In all cases the energy goes into increased heat. Whether that happens slowly or quickly is not relevant.
yes, but where does the heat go? With the closed piston, the "heat" hits the floor, and so is concentrated. with opening the cylinder, the floor clearly does not get heated up. The question is, is the heat concentrated in the room, or distributed among all the air moved, including outside the room?
heat is not the only form of energy in the problem during expansion, the atmosphere is lifted, not heated. Just like lifting a hundred pound weight. That lift is distributed however imperceptibly all the way to the very fuzzy top of the fluid. In the first case, pressure remains uniform as the atmosphere falls. In the second case, a low pressure wave propagates outward indefinitely, as far away as you can detect the "pop" of opening the vacuum. Is that where the heat goes? Any experiments like this out there?
Welcome to PF! You should be more precise and consistent with your units: it is pretty hard to follow your post. Regardless of whether you really mean pounds or Newtons, 100 L (0.1 cubic meter) of vacuum (at sea level) is all you need to know for the energy. For simplicity, we'll say we have a .1 square meter column, 1m high. The force is 1010 N and the potential energy is 10,100 J. More complicated, but Conservation of Energy tells us it has to work out the same. The correct way to approach any thermodynamics problem is to assume conservation of energy holds and then look for the energy. So if the gas cools as it enters, what else happens to it that could affect the energy released? It is actually up to you, since you didn't specify an important issue: is the container insulated? Yes! So cooler means less energy, but more mass/denser means more energy, right? What do you mean? Where do you think the energy goes?

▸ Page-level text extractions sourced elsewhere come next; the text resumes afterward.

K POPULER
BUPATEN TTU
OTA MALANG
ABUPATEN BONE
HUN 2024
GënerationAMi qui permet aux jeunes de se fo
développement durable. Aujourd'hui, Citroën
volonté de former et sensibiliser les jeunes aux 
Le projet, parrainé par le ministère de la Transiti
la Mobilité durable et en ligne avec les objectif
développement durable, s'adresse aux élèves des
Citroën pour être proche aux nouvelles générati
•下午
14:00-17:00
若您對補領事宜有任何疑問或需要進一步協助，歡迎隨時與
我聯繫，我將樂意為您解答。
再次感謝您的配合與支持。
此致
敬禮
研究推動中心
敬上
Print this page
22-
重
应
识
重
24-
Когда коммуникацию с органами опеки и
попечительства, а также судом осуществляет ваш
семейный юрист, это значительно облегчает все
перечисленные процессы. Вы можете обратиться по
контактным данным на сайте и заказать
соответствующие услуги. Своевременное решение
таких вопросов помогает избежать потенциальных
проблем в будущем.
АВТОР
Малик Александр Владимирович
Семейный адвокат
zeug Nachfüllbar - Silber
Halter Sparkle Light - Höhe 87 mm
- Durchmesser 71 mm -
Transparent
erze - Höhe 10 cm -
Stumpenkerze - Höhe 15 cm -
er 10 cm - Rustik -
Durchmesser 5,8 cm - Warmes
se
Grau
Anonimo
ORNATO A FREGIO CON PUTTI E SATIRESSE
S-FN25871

What do i mean by energy does not go the same place? Drop a mile high can of sand, it all stays in contact, entire force is transmitted to the bottom as it hits. Energy concentrated at the bottom. Force on the ground initially the weight plus the force due to momentum. Really big bang. Open a hole in the bottom of a mile high can of sand, the sand on the bottom falls first, and that fall travels up the can. Energy of the fall of the top grain of sand impacts on where it lands, at the top of the pile. Energy distributed. Force on the ground builds gradually to reach the total weight. Force on ground never exceeds total weight by much. No big bang. So my question regarding air, is energy distributed in an analogous manner to filling grains of sand? Or is there some mechanism i'm overlooking that would concentrate heat at the location of the vacuum? Having worked with pressurized air, i can say if you allow air to enter a lower pressure container, it does not appear to heat up, but is that because it cooled off first, then heated up as pressure equalized? I am not sure, and can find no formulas covering this type of air movement. Unlike the ideal gas law implies, air does act somewhat as a container of sorts for itself. so one more times, not asking how much energy or if it ends up as heat. Where does the heat end up after air is done moving? Like the mile high sand can, pressure on the "floor" of the vacuum chamber never exceeds atmospheric pressure, and builds "slowly" if you consider the speed of sound slow.

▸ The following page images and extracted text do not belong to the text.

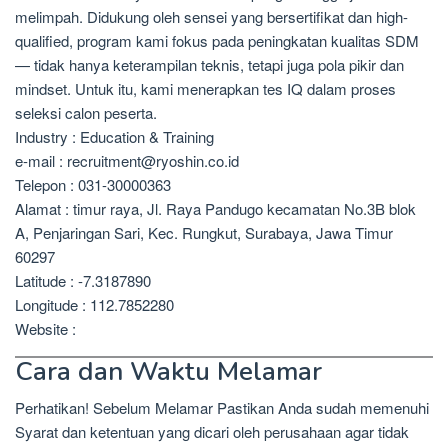
melimpah. Didukung oleh sensei yang bersertifikat dan high-
qualified, program kami fokus pada peningkatan kualitas SDM
— tidak hanya keterampilan teknis, tetapi juga pola pikir dan
mindset. Untuk itu, kami menerapkan tes IQ dalam proses
seleksi calon peserta.
Industry : Education & Training
e-mail : recruitment@ryoshin.co.id
Telepon : 031-30000363
Alamat : timur raya, Jl. Raya Pandugo kecamatan No.3B blok
A, Penjaringan Sari, Kec. Rungkut, Surabaya, Jawa Timur
60297
Latitude : -7.3187890
Longitude : 112.7852280
Website :
Cara dan Waktu Melamar
Perhatikan! Sebelum Melamar Pastikan Anda sudah memenuhi
Syarat dan ketentuan yang dicari oleh perusahaan agar tidak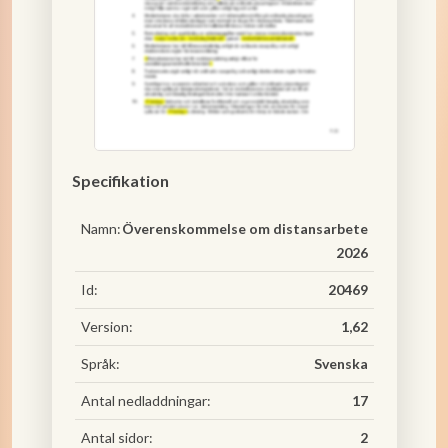
Specifikation
Namn:
Överenskommelse om distansarbete
2026
Id:
20469
Version:
1,62
Språk:
Svenska
Antal nedladdningar:
17
Antal sidor:
2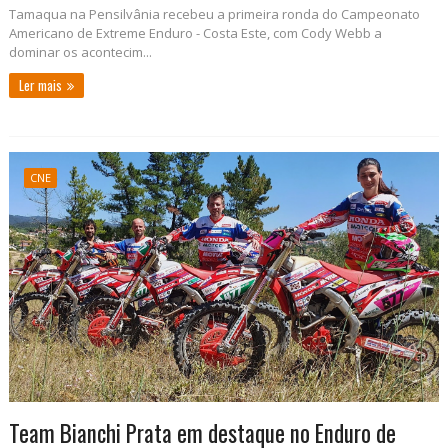
Tamaqua na Pensilvânia recebeu a primeira ronda do Campeonato
Americano de Extreme Enduro - Costa Este, com Cody Webb a
dominar os acontecim...
Ler mais
CNE
Team Bianchi Prata em destaque no Enduro de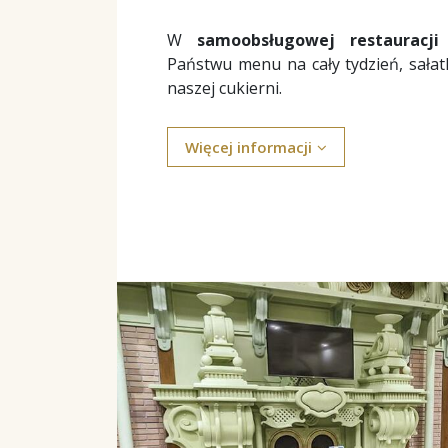
W
samoobsługowej restauracji
Państwu menu na cały tydzień, sałat
naszej cukierni.
Więcej informacji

I am not sure what you are saying here. Potential energy of the sand is the same from the start, regardless of whether you drop it all at once or drop it grain by grain. And also, the kinetic energy of each grain of sand when it reaches the ground is the same whether all grains are dropped at once or one by one. The impulse upon hitting the ground is also the same in both cases. The difference is that all the tiny little forces of each grain of sand add up at once to give the larger force and the bang when dropped all at once. By the way, the gas ( air ) that has entered the container will heat up and have a higher temperature in your hole experiment. That increase in temperature has an equivalent to the loud bang energy. Just thought I would mention that for you to ponder the question, "why does that happen."

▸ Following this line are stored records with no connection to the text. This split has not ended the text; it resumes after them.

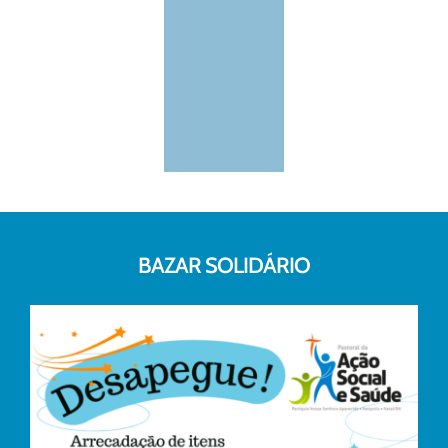
BAZAR SOLIDÁRIO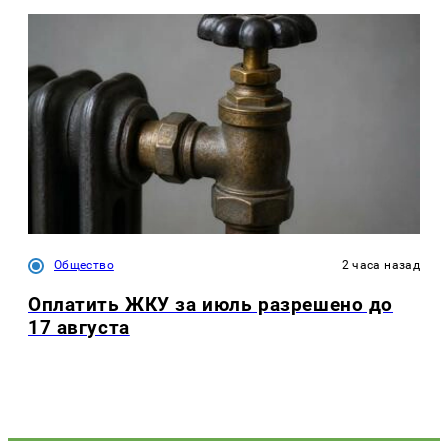
Общество
2 часа назад
Оплатить ЖКУ за июль разрешено до
17 августа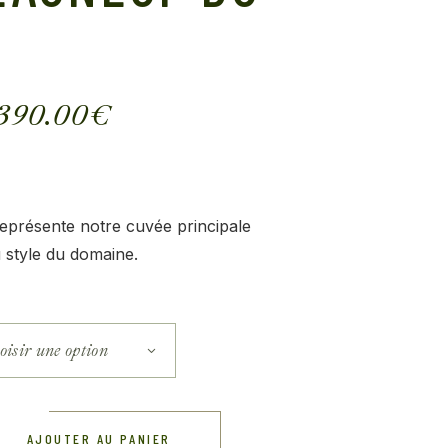
390.00
€
représente notre cuvée principale
u style du domaine.
isir une option
AJOUTER AU PANIER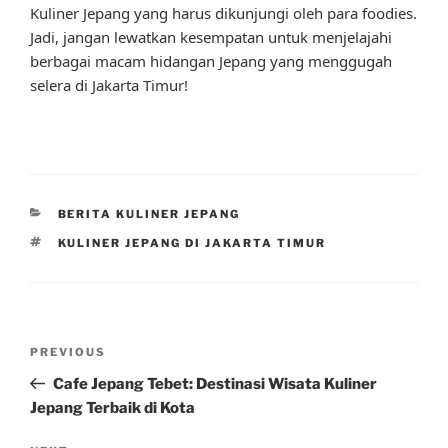
Kuliner Jepang yang harus dikunjungi oleh para foodies.
Jadi, jangan lewatkan kesempatan untuk menjelajahi
berbagai macam hidangan Jepang yang menggugah
selera di Jakarta Timur!
CATEGORIES
BERITA KULINER JEPANG
TAGS
KULINER JEPANG DI JAKARTA TIMUR
Post
Previous
PREVIOUS
navigation
Post
Cafe Jepang Tebet: Destinasi Wisata Kuliner
Jepang Terbaik di Kota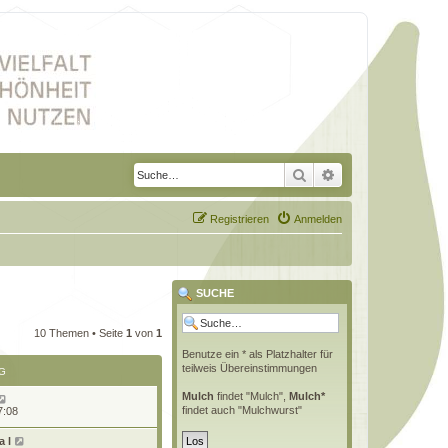
Suche
Erweiterte Suche
Registrieren
Anmelden
SUCHE
10 Themen • Seite
1
von
1
Benutze ein * als Platzhalter für
teilweis Übereinstimmungen
G
Mulch
findet "Mulch",
Mulch*
findet auch "Mulchwurst"
7:08
 l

Heat is just the random movement of molecules. Air molecules above the piston are colliding with it and thereby pushing it down. When you lift it against the force of the air you are accelerating air molecules. Imagine a ball bouncing of a wall. If the wall moves toward the ball it will accelerate the ball and give it more kinetic energy. So when you lift the piston you are giving the air molecules more energy and that means the air gets warmer. When the air pushes the piston down that process is reversed. The molecules slow down after the collision and therefore some of the heat of the air is transformed into kinetic energy of the piston. If the piston suddenly disappears air molecules will move into the cylinder. The average kinetic energy of the molecules will not change since they do not collide with a moving object, only with the stationary cylinder walls. While the air rushes into the cylinder their movement will not be completely random anymore but partly ordered. So one could say part of the heat energy of the air got transformed into energy of motion. However that does not mean that the kinetic energy of the molecules changed. It just means that ordered motion doesn't count as heat. After the cylinder has filled with air the motion of the molecules will be completely random again and the temperature of the air will be the same as it was before the piston disappeared. So in short, you didn't loose or gained any energy here. The amount of energy in the system is the same before and after the experiment. Heat energy just got turned into motion temporarily and then immediatly back into heat.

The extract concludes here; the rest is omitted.